2. There are few economic ways to allow a wind turbine or solar farm to produce energy and store it. One route is batteries, which are notoriously expensive, and for the moment, another way is to use the otherwise wasted power to create pure hydrogen – so-called ‘green’ hydrogen, to indicate it is made with renewable power. Hydrogen made with other forms of electricity gain other colours – for instance, when using electricity fuelled by lignite, it becomes ‘brown’ hydrogen.
3. How can this hydrogen be used – apart from existing processes such as creating fertiliser? There are several competing ideas, almost none of which has reached the commercial market. For instance, it can be combined with captured CO2, to create a form of synthesised hydrocarbon fuel (‘e-fuel’).

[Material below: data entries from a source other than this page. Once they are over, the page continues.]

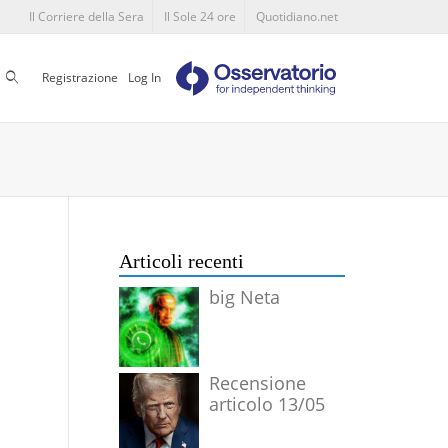
Il Corriere della Sera
Il Sole 24 ore
Quotidiano.net
Cerca
Registrazione
Log In
Articoli recenti
big Neta
Recensione
articolo 13/05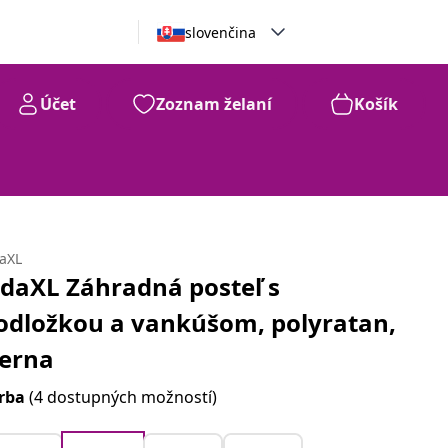
slovenčina
Účet
Zoznam želaní
Košík
daXL
idaXL Záhradná posteľ s
odložkou a vankúšom, polyratan,
ierna
rba
(4 dostupných možností)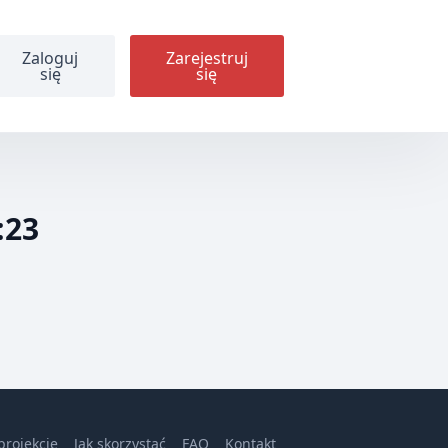
Zaloguj
Zarejestruj
się
się
:23
projekcie
Jak skorzystać
FAQ
Kontakt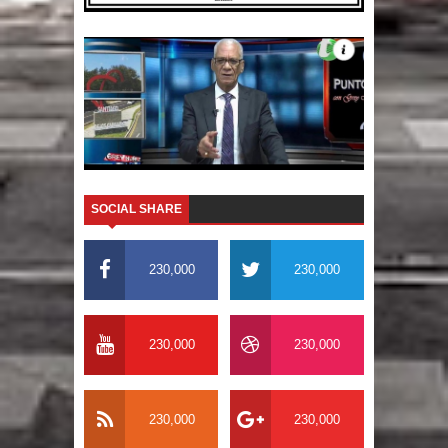
SOCIAL SHARE
230,000
230,000
230,000
230,000
230,000
230,000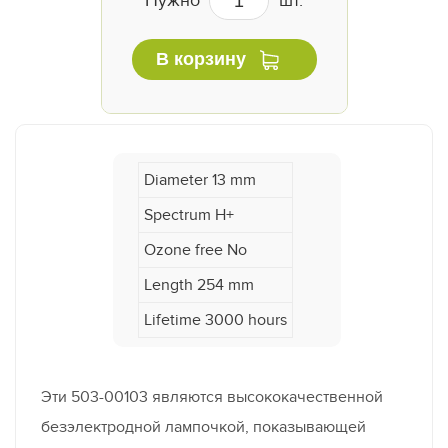
Нужно
шт.
В корзину
Diameter 13 mm
Spectrum H+
Ozone free No
Length 254 mm
Lifetime 3000 hours
Эти 503-00103 являются высококачественной
безэлектродной лампочкой, показывающей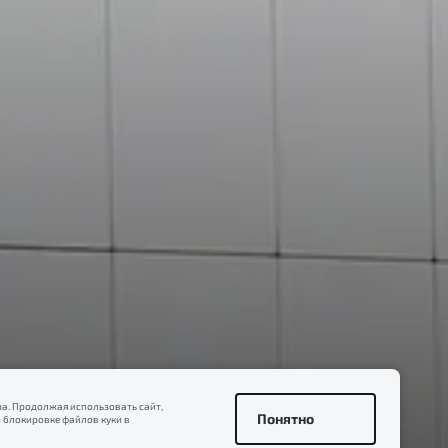
а. Продолжая использовать сайт,
Понятно
 блокировке файлов куки в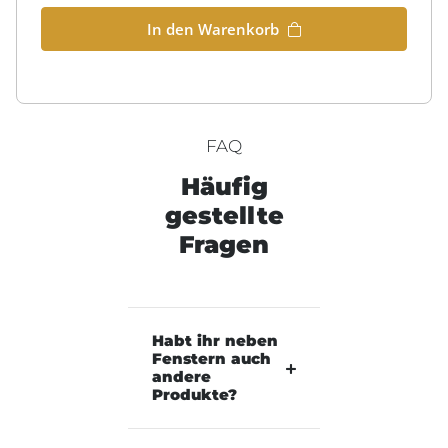
In den Warenkorb
FAQ
Häufig
gestellte
Fragen
Habt ihr neben
Fenstern auch
andere
Produkte?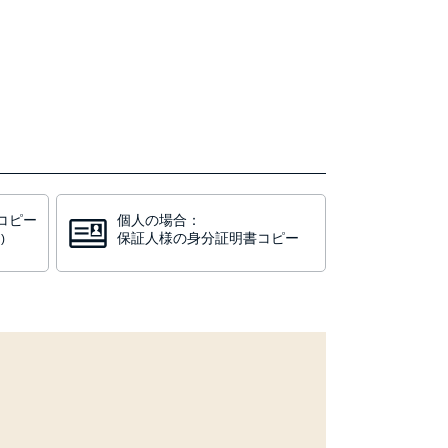
コピー
個人の場合：
保証人様の身分証明書コピー
)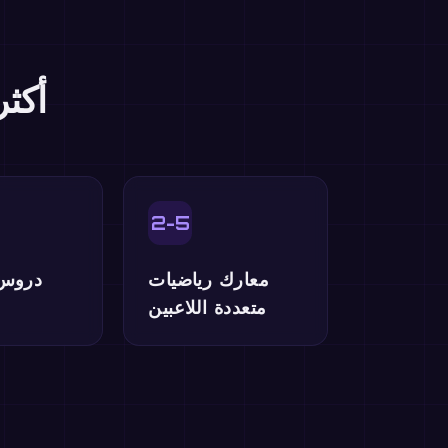
أكث
2-5
معارك رياضيات
دروس
متعددة اللاعبين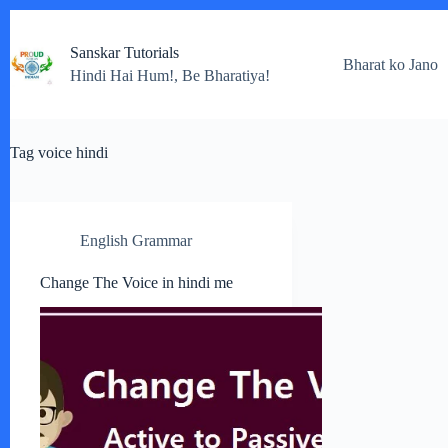
Skip
to
Sanskar Tutorials
content
Bharat ko Jano
Hindi Hai Hum!, Be Bharatiya!
Tag
voice hindi
English Grammar
Change The Voice in hindi me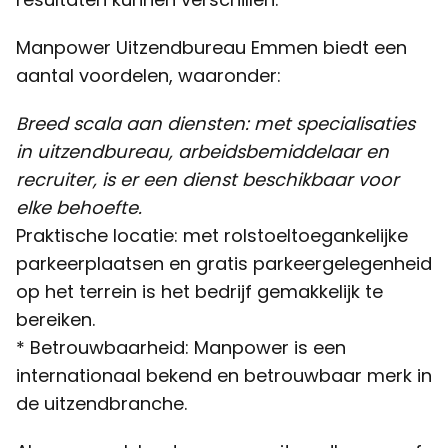
resultaten kunnen verschillen.
Manpower Uitzendbureau Emmen biedt een
aantal voordelen, waaronder:
Breed scala aan diensten: met specialisaties
in uitzendbureau, arbeidsbemiddelaar en
recruiter, is er een dienst beschikbaar voor
elke behoefte.
Praktische locatie: met rolstoeltoegankelijke
parkeerplaatsen en gratis parkeergelegenheid
op het terrein is het bedrijf gemakkelijk te
bereiken.
* Betrouwbaarheid: Manpower is een
internationaal bekend en betrouwbaar merk in
de uitzendbranche.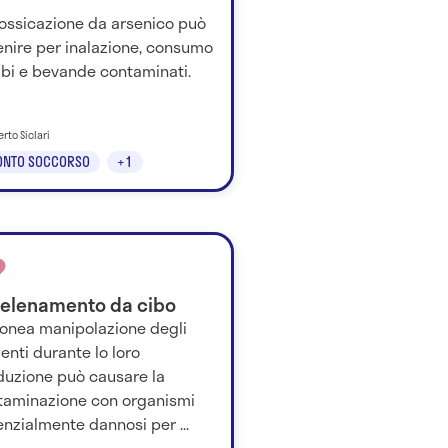
tossicazione da arsenico può
enire per inalazione, consumo
ibi e bevande contaminati.
erto Siclari
ONTO SOCCORSO
+1
elenamento da cibo
ronea manipolazione degli
enti durante lo loro
duzione può causare la
taminazione con organismi
nzialmente dannosi per ...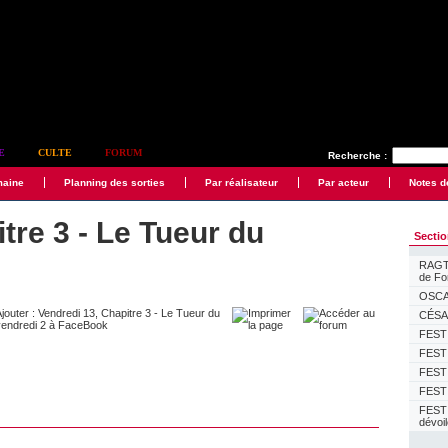
E
CULTE
FORUM
Recherche :
maine
Planning des sorties
Par réalisateur
Par acteur
Notes d
tre 3 - Le Tueur du
Secti
RAGTI
de F
OSCAR
CÉSAR
FESTI
FESTI
FESTI
FESTI
FEST
dévoi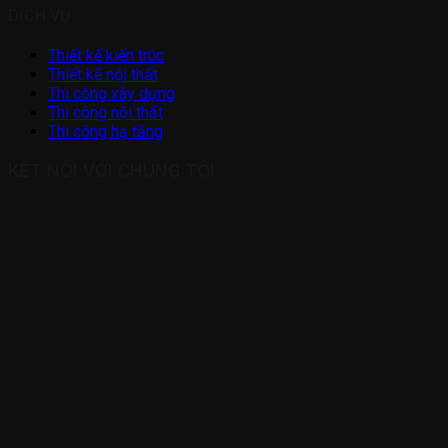
DỊCH VỤ
Thiết kế kiến trúc
Thiết kế nội thất
Thi công xây dựng
Thi công nội thất
Thi công hạ tầng
KẾT NỐI VỚI CHÚNG TÔI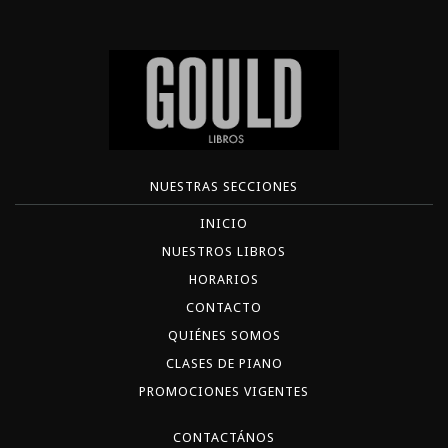
NUESTRAS SECCIONES
INICIO
NUESTROS LIBROS
HORARIOS
CONTACTO
QUIÉNES SOMOS
CLASES DE PIANO
PROMOCIONES VIGENTES
CONTACTÁNOS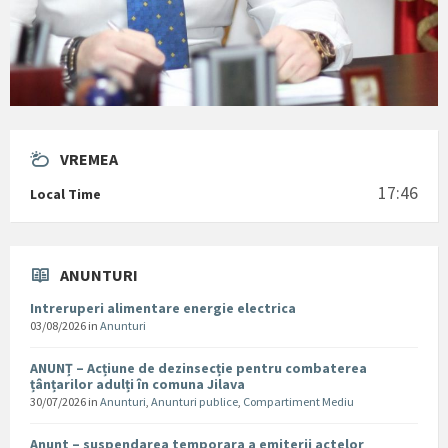
VREMEA
17:46
Local Time
ANUNTURI
Intreruperi alimentare energie electrica
03/08/2026
in
Anunturi
ANUNȚ – Acțiune de dezinsecție pentru combaterea
țânțarilor adulți în comuna Jilava
30/07/2026
in
Anunturi
,
Anunturi publice
,
Compartiment Mediu
Anunt – suspendarea temporara a emiterii actelor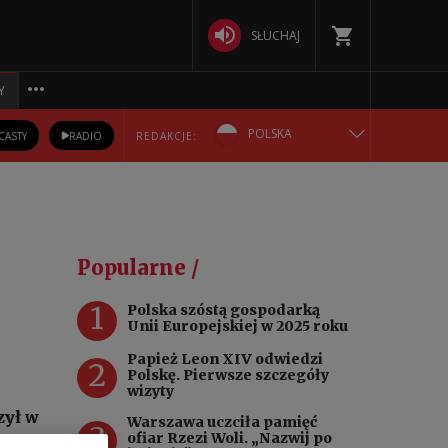
SŁUCHAJ
Y
POLSKA
CASTY
RADIO
REDAKCJE:
ENGLISH
БЕЛАРУСКАЯ
Popularne /
DEUTSCH
1
Polska szóstą gospodarką
Unii Europejskiej w 2025 roku
РУССКИЙ
Papież Leon XIV odwiedzi
2
Polskę. Pierwsze szczegóły
УКРАЇНСЬКА
wizyty
zył w
Warszawa uczciła pamięć
3
ofiar Rzezi Woli. „Nazwij po
się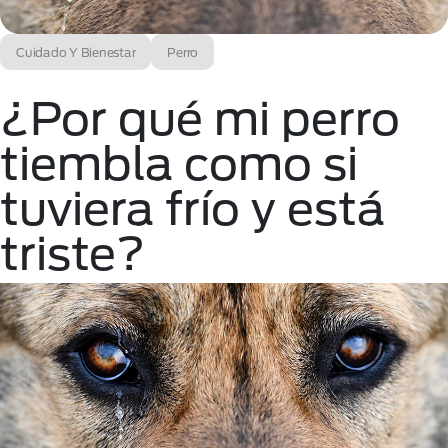
Cuidado Y Bienestar
Perro
¿Por qué mi perro
tiembla como si
tuviera frío y está
triste?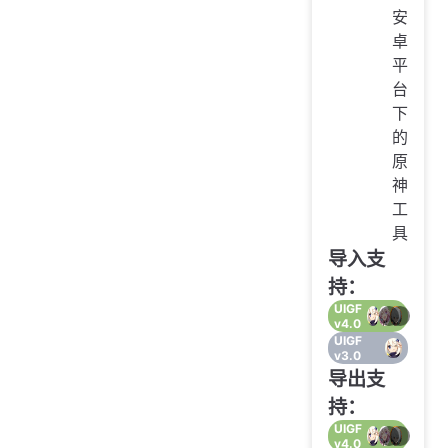
安
卓
平
台
下
的
原
神
工
具
导入支
持：
UIGF
v4.0
UIGF
v3.0
导出支
持：
UIGF
v4.0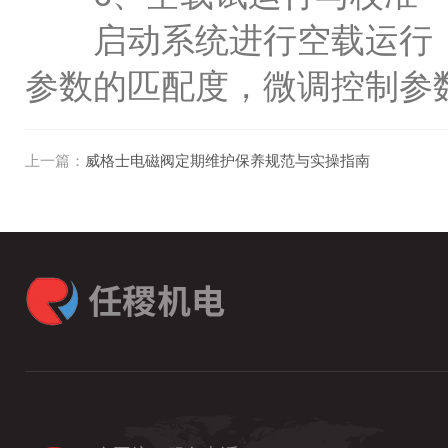
启动系统进行空载运行，
参数的匹配度，微调控制参
上一篇：
威格士电磁阀定期维护保养规范与实操指南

The advantage is, ignoring the significant tax investment, the product is made from components which already have a ‘carbon footprint’, and again, ignoring the additional energy investment, is ‘green’, somehow. Another idea is to blend natural gas with some hydrogen to offset the ‘carbon footprint’.
4. Hydrogen does exist in abundance but is normally linked to other molecules such as oxygen or carbon. To strip hydrogen away requires energy, and that is achieved via chemical reaction/capture or via electrolysis of a fluid – such as water. ‘Capture’ from such processes includes the harvesting and compression of the pure hydrogen for future use.
The generation of hydrogen beyond current industrial applications is embryonic.
How does this fit with the carbon capture schemes which are proposed, and the few such as the Ineos prototype project in the North Sea, that has just started?
The primary aim of the Ineos prototype project, for example, is to mitigate the amount of CO2 emitted from its European plants, and so reduce its tax liability. If the prototype works, Ineos and others will invest in much bigger scale schemes. Other companies with major industrial manufacturing process CO2 tax liabilities, could also use the same technology to store CO2. The logic is if the CO2 is captured, it is not emitted, so the tax liability is reduced.
The Ineos project seems to be one way – gather the CO2 and store it. However, once it is gathered, the store could dispense CO2 for use in further processes, such as combining it with, for example, hydrogen. All of the above works because of mitigating tax, or tax funded subsidies. The whole sector is not yet at the point of commercial viability, but as legislators tighten operation conditions relating to the emission of carbon dioxide so commercial viability becomes more likely.
How does this impact assessors or collision repairers?
Vehicle technology is adapting, as is the gas supply for things such as paint booths.
Make no mistake, all of the above is a net increase in cost.